We are the driver of the vehicle in which we exist. Like in the movie “Driving Miss Daisy” the spirit of God sits in the backseat and anxiously asks where you’re going to take me today?  I can’t wait to see what you have in store for me. I can’t wait to see the world and life, through your eyes, through your perspective, through your guided tour.

When I look at it this way, it makes me sit up a little straighter in the driver’s seat. How can I not become excited myself to see life in return through the eyes of my inner spirit.

I can see this as an opportunity to show all the wonders and beauty of life as I experience or mindlessly drive along forgetting about passenger I’m driving for in the first place.

I can ask the spirit what do you want to see today?
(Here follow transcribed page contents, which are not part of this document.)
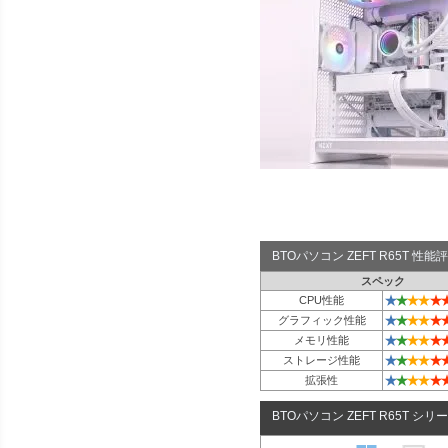
BTOパソコン ZEFT R65T 性
スペック
★
★
★
★
★
CPU性能
★
★
★
★
★
グラフィック性能
★
★
★
★
★
メモリ性能
★
★
★
★
★
ストレージ性能
★
★
★
★
★
拡張性
BTOパソコン ZEFT R65T シリ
Then in a mindful meditative way allow that knowing to lead the way.

I can get up and route out a map and plan of where I want to take the spirit, but then I’m taking charge as I get caught up in the work of it rather than the spontaneity of our experience together. Then I’d be looking in the rearview mirror wondering after all my efforts where my passenger got to. Feeling the loss of of the spirit I’d have to pull over try to figure out what went wrong. Once I get out of my own way I can see the spirit coming forward leaning its arms on the back of the front seat saying, “let’s just see where life takes us today. With each place we go let’s look for the good, joy and beauty even in the most desolate of places. Let’s bring a sign of hope and place it in the ground where it’s needed, and let’s experience it together as one.”

“Onward Connie, I can’t wait to see what you see, to experience what you feel, and to watch your own excitement along the way, and as for the rest of it we’ll figure it out as we go.

“The Secret of Having It All”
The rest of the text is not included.